盆栽を含めた植物には酸素を作り出す作用があるため、新鮮な空気に囲まれ気分転換が容易にできます。冬場、樹を室内などに保護している時期はともかく、屋外で盆栽を手入れすることも、すがすがしい空気にじかに触れることにつながります。
また、葉の緑や花の美しい色は、人間の目にもやさしく、日々の疲れを癒やしてくれます。この効果は、パソコンなどに囲まれたオフィスに植物を飾ったり、ビル街でも環境整備のために、美しい木々や色あざやかな花を道端に植えたりすることを見てもわかります。
さらに、自然の放つ香りによって、日常生活では使うことの少ない五感が刺激され、明日への活力へとつながります。そして、なによりも樹という生き物に接することで、生きる喜びを見いだし、心を健全に保つことが出来るのです。
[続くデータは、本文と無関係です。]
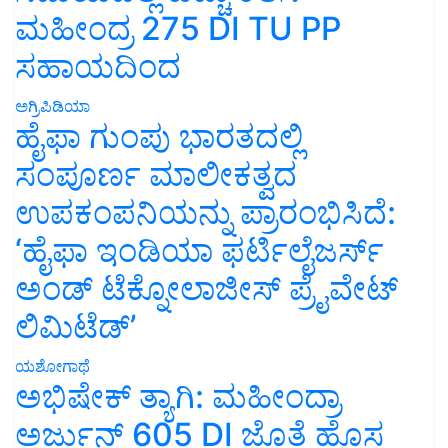
ಮಹೀಂದ್ರ 275 DI TU PP
ಸಹಾಯದಿಂದ
ಅಗ್ರಿಪಿಡಿಯಾ
ಹೈಫಾ ಗುಂಪು ಭಾರತದಲ್ಲಿ
ಸಂಪೂರ್ಣ ಮಾಲೀಕತ್ವದ
ಉಪಕಂಪನಿಯನ್ನು ಪ್ರಾರಂಭಿಸಿದೆ:
‘ಹೈಫಾ ಇಂಡಿಯಾ ಫರ್ಟಿಲೈಜರ್ಸ್
ಅಂಡ್ ಟೆಕ್ನೋಲಾಜೀಸ್ ಪ್ರೈವೇಟ್
ಲಿಮಿಟೆಡ್’
ಯಶೋಗಾಥೆ
ಅಭಿಷೇಕ್ ತ್ಯಾಗಿ: ಮಹೀಂದ್ರಾ
ಅರ್ಜುನ್ 605 DI ಜೊತೆ ಹೊಸ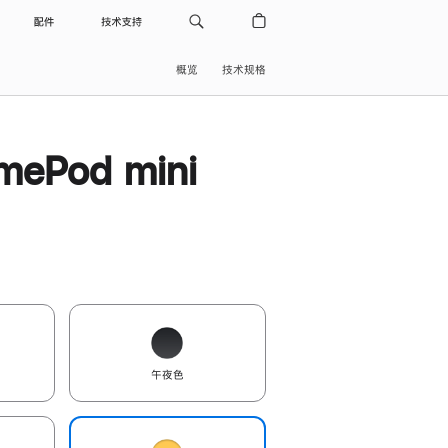
配件
技术支持
概览
技术规格
ePod mini
午夜色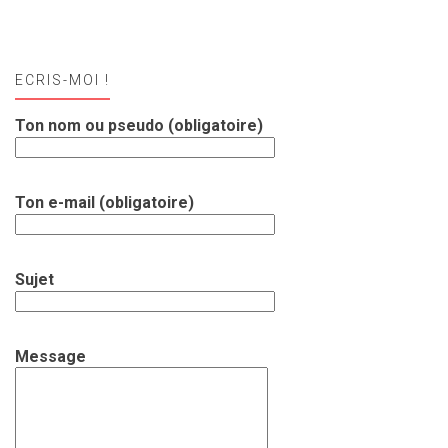
ECRIS-MOI !
Ton nom ou pseudo (obligatoire)
Ton e-mail (obligatoire)
Sujet
Message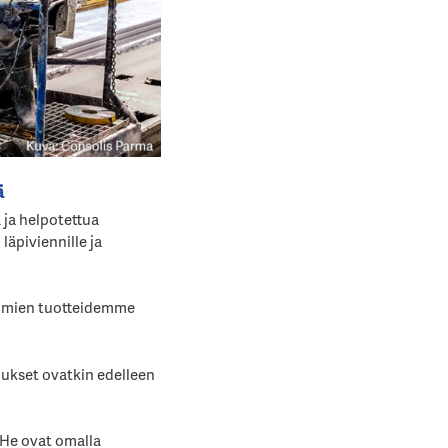
ä
 ja helpotettua
läpiviennille ja
e omien tuotteidemme
ukset ovatkin edelleen
. He ovat omalla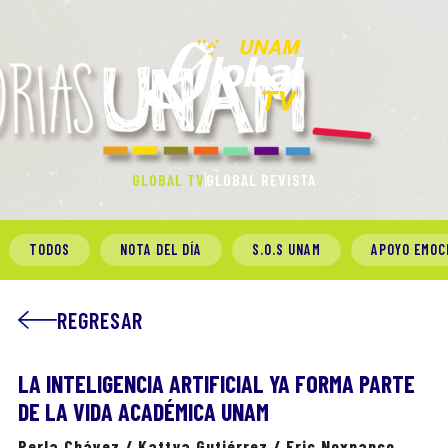
GLOBAL TV
GLOBAL REVISTA
TODOS
NOTA DEL DÍA
S.O.S UNAM
APOYO EMOC
REGRESAR
LA INTELIGENCIA ARTIFICIAL YA FORMA PARTE
DE LA VIDA ACADÉMICA UNAM
Perla Chávez / Kattya Gutiérrez / Eric Noxpanco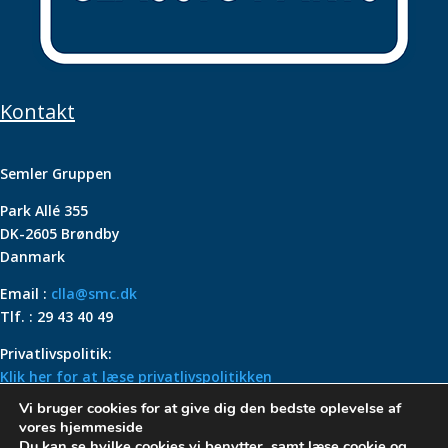
Kontakt
Semler Gruppen
Park Allé 355
DK-2605 Brøndby
Danmark
Email :
clla@smc.dk
Tlf. : 29 43 40 49
Privatlivspolitik:
Klik her for at læse privatlivspolitikken
Vi bruger cookies for at give dig den bedste oplevelse af
VOLKSWAGEN CLASSIC
vores hjemmeside
PARTS – HOLDER DIN
Du kan se hvilke cookies vi benytter, samt læse cookie og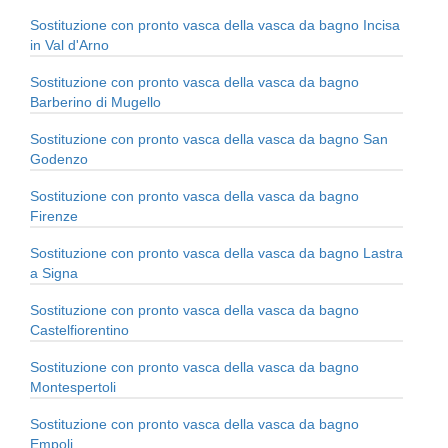
Sostituzione con pronto vasca della vasca da bagno Incisa
in Val d'Arno
Sostituzione con pronto vasca della vasca da bagno
Barberino di Mugello
Sostituzione con pronto vasca della vasca da bagno San
Godenzo
Sostituzione con pronto vasca della vasca da bagno
Firenze
Sostituzione con pronto vasca della vasca da bagno Lastra
a Signa
Sostituzione con pronto vasca della vasca da bagno
Castelfiorentino
Sostituzione con pronto vasca della vasca da bagno
Montespertoli
Sostituzione con pronto vasca della vasca da bagno
Empoli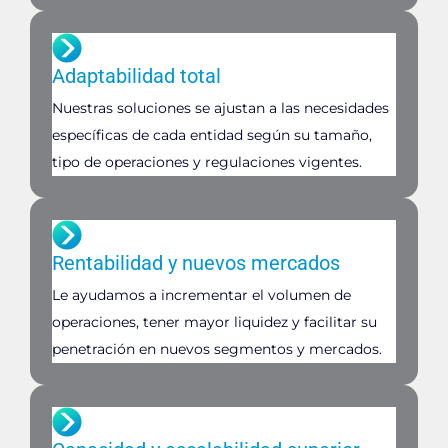
Adaptabilidad total
Nuestras soluciones se ajustan a las necesidades
específicas de cada entidad según su tamaño,
tipo de operaciones y regulaciones vigentes.
Rentabilidad y nuevos mercados
Le ayudamos a incrementar el volumen de
operaciones, tener mayor liquidez y facilitar su
penetración en nuevos segmentos y mercados.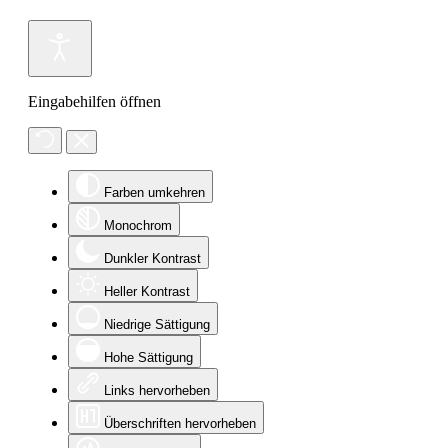
Eingabehilfen öffnen
Farben umkehren
Monochrom
Dunkler Kontrast
Heller Kontrast
Niedrige Sättigung
Hohe Sättigung
Links hervorheben
Überschriften hervorheben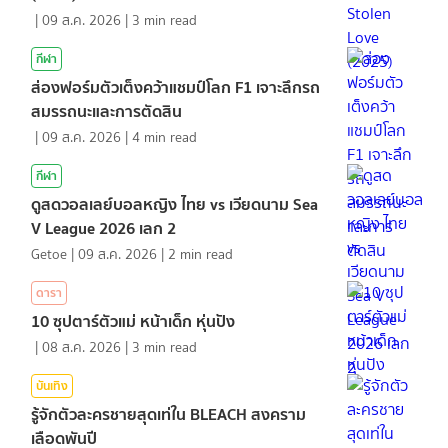
|
09 ส.ค. 2026
|
3
min read
กีฬา
ส่องฟอร์มตัวเต็งคว้าแชมป์โลก F1 เจาะลึกรถ
สมรรถนะและการตัดสิน
|
09 ส.ค. 2026
|
4
min read
กีฬา
ดูสดวอลเลย์บอลหญิง ไทย vs เวียดนาม Sea
V League 2026 เลก 2
Getoe
|
09 ส.ค. 2026
|
2
min read
ดารา
10 ซุปตาร์ตัวแม่ หน้าเด็ก หุ่นปัง
|
08 ส.ค. 2026
|
3
min read
บันเทิง
รู้จักตัวละครชายสุดเท่ใน BLEACH สงคราม
เลือดพันปี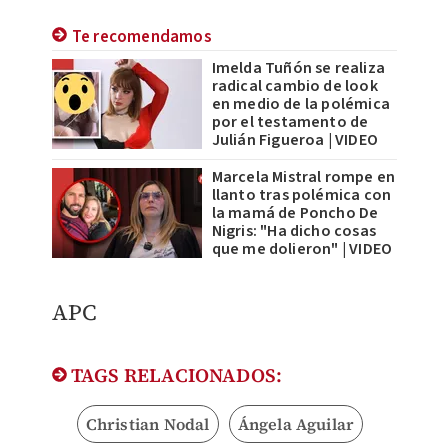
Te recomendamos
Imelda Tuñón se realiza
radical cambio de look
en medio de la polémica
por el testamento de
Julián Figueroa | VIDEO
Marcela Mistral rompe en
llanto tras polémica con
la mamá de Poncho De
Nigris: "Ha dicho cosas
que me dolieron" | VIDEO
APC
TAGS RELACIONADOS:
Christian Nodal
Ángela Aguilar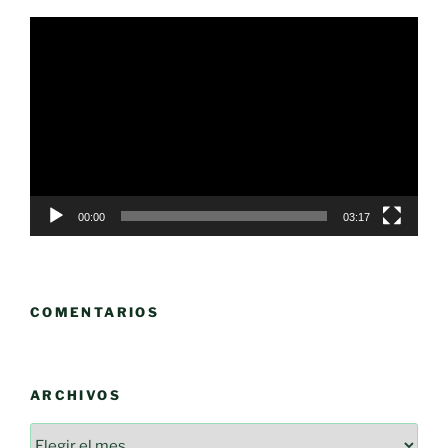
Reproductor
de
vídeo
00:00
03:17
COMENTARIOS
ARCHIVOS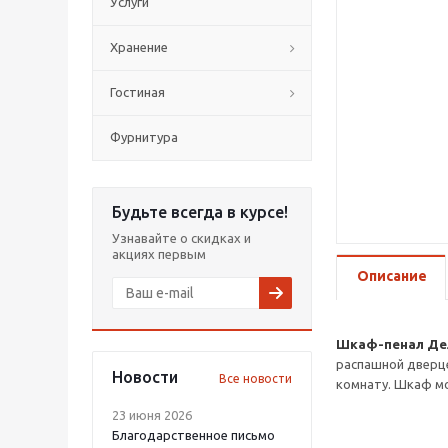
Услуги
Хранение
Гостиная
Фурнитура
Будьте всегда в курсе!
Узнавайте о скидках и
акциях первым
Описание
Шкаф-пенал Дел
распашной дверце
Новости
Все новости
комнату. Шкаф мо
23 июня 2026
Благодарственное письмо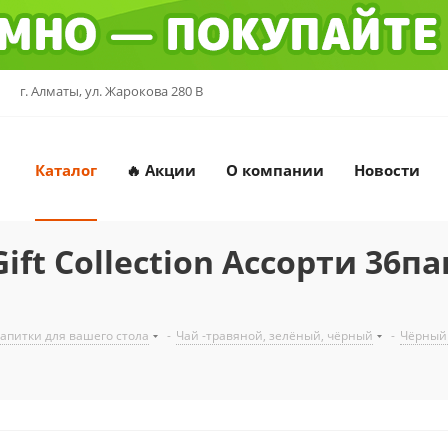
г. Алматы, ул. Жарокова 280 В
Каталог
🔥 Акции
О компании
Новости
t Collection Ассорти 36па
напитки для вашего стола
-
Чай -травяной, зелёный, чёрный
-
Чёрный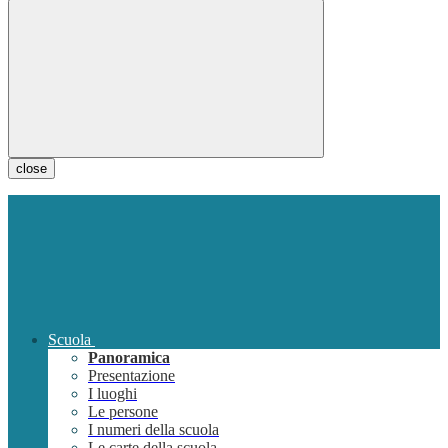
close
Scuola
Panoramica
Presentazione
I luoghi
Le persone
I numeri della scuola
Le carte della scuola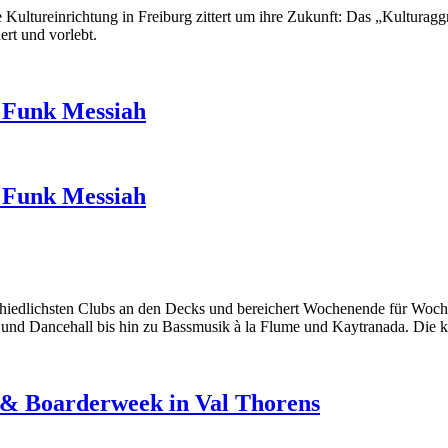
 Kultureinrichtung in Freiburg zittert um ihre Zukunft: Das „Kulturaggr
ert und vorlebt.
y Funk Messiah
y Funk Messiah
schiedlichsten Clubs an den Decks und bereichert Wochenende für Woche
nd Dancehall bis hin zu Bassmusik à la Flume und Kaytranada. Die ko
i & Boarderweek in Val Thorens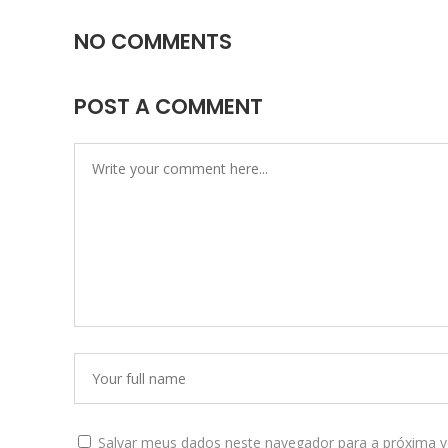
NO COMMENTS
POST A COMMENT
Salvar meus dados neste navegador para a próxima v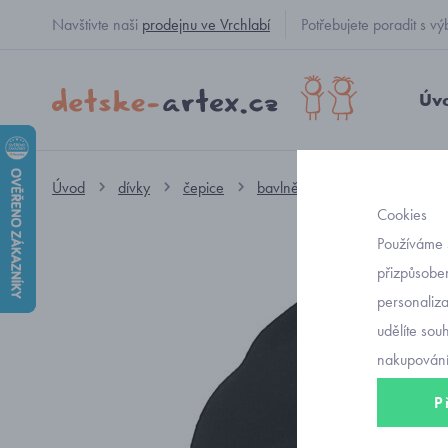
Navštivte naši
prodejnu ve Vrchlabí
Potřebujete poradit s
Úv
Úvod
dívky
čepice
bavlněné
černá bavlněná
Cookies
Používáme 
přizpůsoben
personaliz
udělíte sou
nakupování
P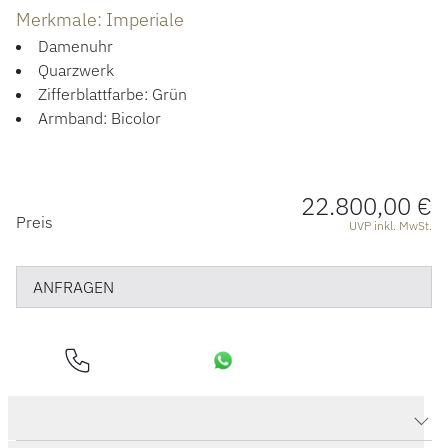
ÜBER UNS
Merkmale: Imperiale
Damenuhr
Quarzwerk
Zifferblattfarbe: Grün
Armband: Bicolor
22.800,00 €
PREISINFORMATIONEN
Preis
UVP inkl. MwSt.
ANFRAGEN
Produktdaten Imperiale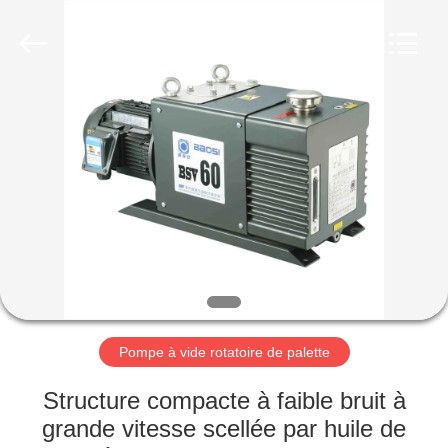
2026
Ningbo
Baosi
Energy
Equipment
Co.,
Ltd..
All
À
Rights
Reserved.
LA
MAISON
PRODUITS
À
PROPOS
Pompe à vide rotatoire de palette
DE
NOUS
Structure compacte à faible bruit à
grande vitesse scellée par huile de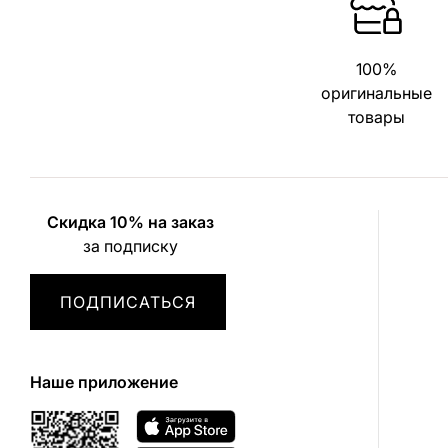
100%
оригинальные
товары
Скидка 10% на заказ
за подписку
ПОДПИСАТЬСЯ
Наше приложение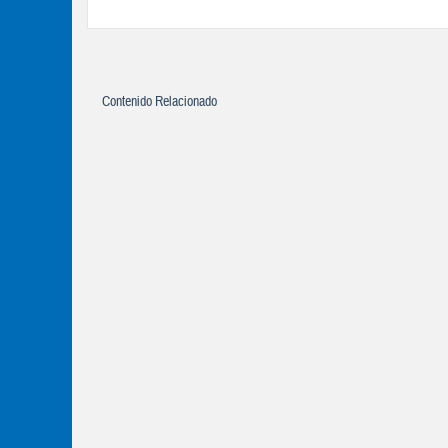
Contenido Relacionado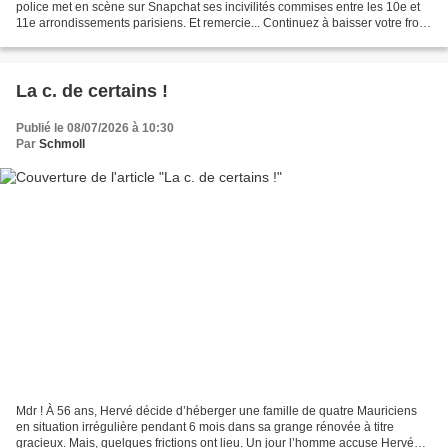
police met en scène sur Snapchat ses incivilités commises entre les 10e et
11e arrondissements parisiens. Et remercie... Continuez à baisser votre froc !
150 militants LFI antisémites...
La c. de certains !
Publié le 08/07/2026 à 10:30
Par
Schmoll
Mdr ! À 56 ans, Hervé décide d’héberger une famille de quatre Mauriciens
en situation irrégulière pendant 6 mois dans sa grange rénovée à titre
gracieux. Mais, quelques frictions ont lieu. Un jour l’homme accuse Hervé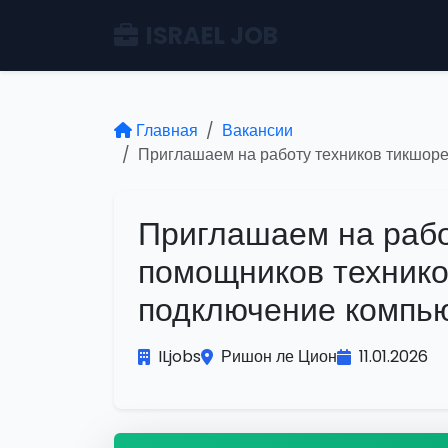
ISRAEL JOB
Главная
Вакансии
Приглашаем на работу техников тикшоре
Приглашаем на рабо
помощников технико
подключение компь
ILjobs
Ришон ле Цион
11.01.2026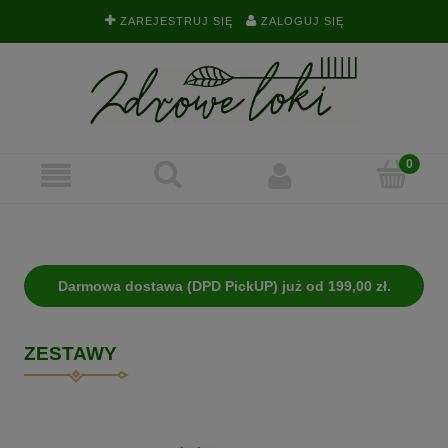
ZAREJESTRUJ SIĘ
ZALOGUJ SIĘ
Darmowa dostawa (DPD PickUP) już od 199,00 zł.
ZESTAWY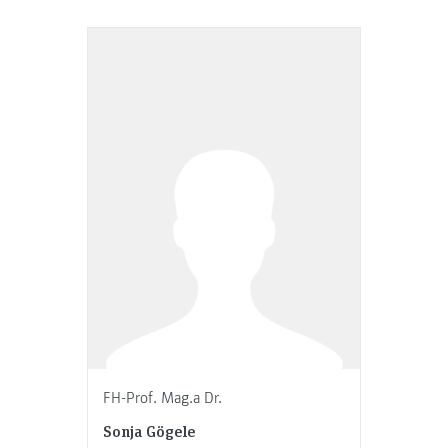
FH-Prof. Mag.a Dr.
Sonja Gögele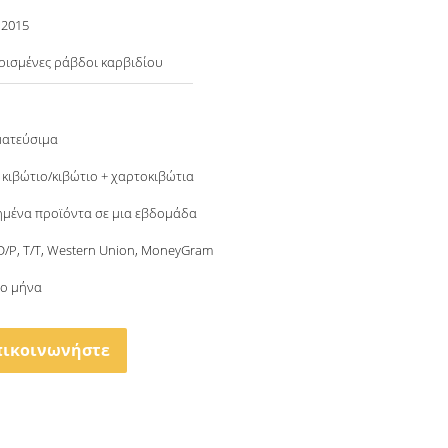
 2015
ρισμένες ράβδοι καρβιδίου
ματεύσιμα
 κιβώτιο/κιβώτιο + χαρτοκιβώτια
μένα προϊόντα σε μια εβδομάδα
 D/P, T/T, Western Union, MoneyGram
το μήνα
πικοινωνήστε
こうした効果が、ストレス社会で疲れた現代人の心を癒やすことはいうまでもありません。
盆栽の歴史をひもとくと「盆栽」という言葉が使われるようになったのは江戸時代の末期ごろといわれていますが、その歴史は古く、平安時代の頃までさかのぼるといわれています。その当時は、ただ小さな器に草木を植えて観賞していただけのようですが、心や生活のゆとりを求めて自然を愛でるという気持ちは、現代まで受け継がれているものといえそうです。